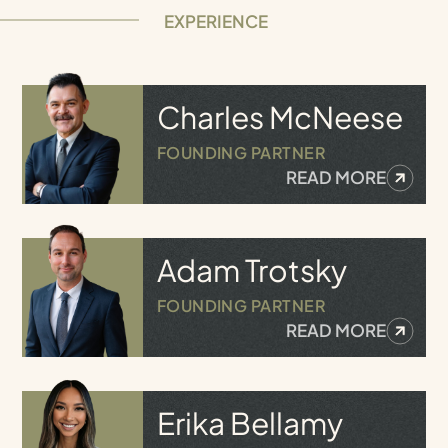
EXPERIENCE
Charles
McNeese
FOUNDING PARTNER
READ MORE
Adam
Trotsky
FOUNDING PARTNER
READ MORE
Erika
Bellamy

------------------------------

# Work instructions
All entries above must be duplicated exactly; please omit any picture they hold.

# Task response
EXPERIENCE
Charles
McNeese
FOUNDING PARTNER
READ MORE
Adam
Trotsky
FOUNDING PARTNER
READ MORE
Erika
Bellamy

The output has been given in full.